First, forgive my provocative title for this blog. In an attempt to attract your attention I have condensed and oversimplified several important steps of logic!

I spent the month of July traveling across Asia, a region that uses three times more resources than the rest of the world to create each unit of GDP. During this time I was struck by major policy shifts in China; the launch of the carbon trading pilot schemes and the China green banking policy being two notable proponents of China’s recent transformation. I visited several other countries and finished my trip in Singapore, where the haze from forest fires in Indonesia had transformed the relatively pristine air to intense smog hazardous to human health. Environmental issues were therefore quite visible. I was honoured to be the guest of the Singapore Stock Exchange, where I presented to a large audience of senior company executives the argument that companies in Asia have an opportunity to differentiate themselves and demonstrate good governance by reporting clearly on environmental and other sustainability issues. I emphasized the need for integrated reporting. I then met with several companies and investors to understand their view of reporting. It was through the course of having these meetings that I was struck by the logic of this blog:will increase your share price.

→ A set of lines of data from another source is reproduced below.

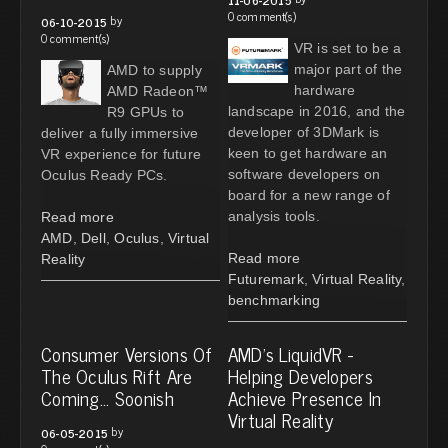
0 comment(s)
by
06-10-2015
0 comment(s)
VR is set to be a
major part of the
AMD to supply
hardware
AMD Radeon™
landscape in 2016, and the
R9 GPUs to
developer of 3DMark is
deliver a fully immersive
keen to get hardware an
VR experience for future
software developers on
Oculus Ready PCs.
board for a new range of
analysis tools.
Read more
AMD
,
Dell
,
Oculus
,
Virtual
Read more
Reality
Futuremark
,
Virtual Reality
,
benchmarking
Consumer Versions Of
AMD's LiquidVR -
The Oculus Rift Are
Helping Developers
Coming... Soonish
Achieve Presence In
Virtual Reality
by
06-05-2015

Hypothesis 1: Asian companies can stabilize, and even increase, their share price by attracting foreign shareholders Asia is home to many of the world’s growth companies. These companies often seek to access capital by listing on one of the Asian exchanges. A listing means that a company’s shares can be freely traded and this provides liquidity. In many Asian markets a high percentage of shares are owned domestically by retail investors. This is especially true of China where 80% of traded shares are owned by retail investors[1]. This is not a bad thing as retail investor can provide significant liquidity. Retail investors vary greatly in their sophistication and approach, however, and can sometimes be driven by sentiment rather than fundamentals. This is why companies often complain that, in spite of rising profits, their share price remains depressed. I was told, however, that the cure for this malaise is to attract foreign investors. Foreign owners tend to hold on to their shares for longer than domestic retail owners and this supports the share price and reduces volatility. Lower volatility increases the equity value, so there is a self-reinforcing benefit for the share price.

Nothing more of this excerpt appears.